Manifestasi Marxisme Ala Bung Karno
Salah satu
perbedaan paling mencolok antara Bung Karno dengan para politisi saat ini,
adalah penguasaannya yang mendalam akan teori-teori sosial-politik. Ia bukan
politisi karbitan, atau menjadi politisi karena keturunan. Ia juga bukan
politisi yang asal njeplak, yang tindakan politiknya tidak didasarkan
pada panduan teoritis yang jernih dan solid. Sebaliknya, seluruh tindakan
politik Bung Karno merupakan refleksi dia atas kondisi-kondisi sosial pada
masanya, dan itu semua dituangkannya dalam tulisan maupun pidato-pidatonya.
Salah satu sumber pemikiran yang sangat mempengaruhi Bung Karno dalam membaca
dan memahami realitas, dengan lebih utuh dan mendalam, adalah marxisme.
Hal ini
diakuinya sendiri, seperti yang ditulisnya di koran Pemandangan (1941),
bahwa “teori Marxisme adalah satu-satunya teori yang saya anggap kompeten buat
memecahkan soal-soal sejarah, soal-soal politik, soal-soal kemasyarakatan.”

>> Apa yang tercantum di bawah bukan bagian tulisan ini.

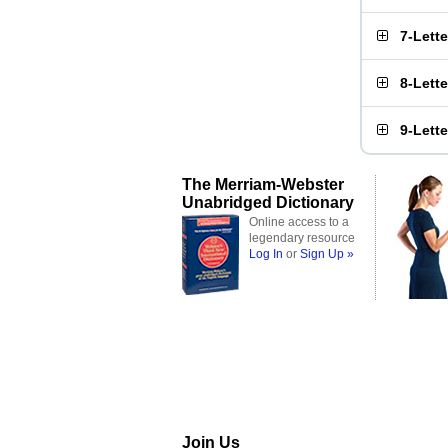
7-Lett
8-Lett
9-Lett
The Merriam-Webster
Unabridged Dictionary
Online access to a
legendary resource
Log In
or
Sign Up »
Join Us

Jadi, Bung Karno adalah manusia pergerakan bersenjatakan marxisme. Dan dengan
itu pula dia memperjuangkan kemerdekaan bangsanya.
Tetapi di
tahun 1966, setelah kontra-revolusi mulai berkuasa, keluar Tap MPRS nomor XXV
tentang pelarangan Marxisme. Juga Tap MPR XXVI/ MPRS/ 1966 tentang Pembentukan
Panitia Peneliti Ajaran-ajaran Pemimpin Besar Revolusi Bung Karno yang
berusaha membersihkan ajaran-ajaran Bung Karno dari marxisme. Kemudian, pada
bulan Desember 1967, Partai Nasionalis Indonesia (PNI) pimpinan Osa
Maliki dan Usep Ranawidjaja, yang disokong rezim Orde Baru, membuat Pernyataan
Kebulatan Tekad untuk membersihkan marhaenisme dari marxisme. Dan
sejak itu marhaenisme di tangan PNI mulai kehilangan api-nya.
Efeknya
sangat merusak. Tanpa memiliki pengetahuan marxisme, tidak mungkin bisa
menyelami ajaran Bung Karno secara mendalam. Tanpa marxisme, ajaran Bung Karno
kehilangan “api”-nya. Tidak mengherankan, ajaran Bung Karno yang terdengar di
telinga kita sekarang ini tak lebih dari sebuah frase-frase atau slogan-slogan
heroik tanpa isi dan semangat.
Jadi, kalau
ada pertanyaan: mengapa ajaran Bung Karno kurang berkembang? Saya kira, jawaban
pokoknya adalah karena pemikiran Bung Karno dipelajari tanpa menggunakan
analisa atau teori marxisme. Konsekuensinya, kalau ada keinginan menghidupkan
kembali api pemikiran Bung Karno, maka marxisme sebagai teori perjuangan sekaligus
seperangkat ilmu pengetahuan harus dibebaskan dari belenggu pelarangan dan
pemberangusan semenjak era Orde Baru hingga sekarang.
Kontribusi
Marxisme
Tidak
berlebihan jika saya mengatakan bahwa marxisme berjasa besar bagi Bung Karno.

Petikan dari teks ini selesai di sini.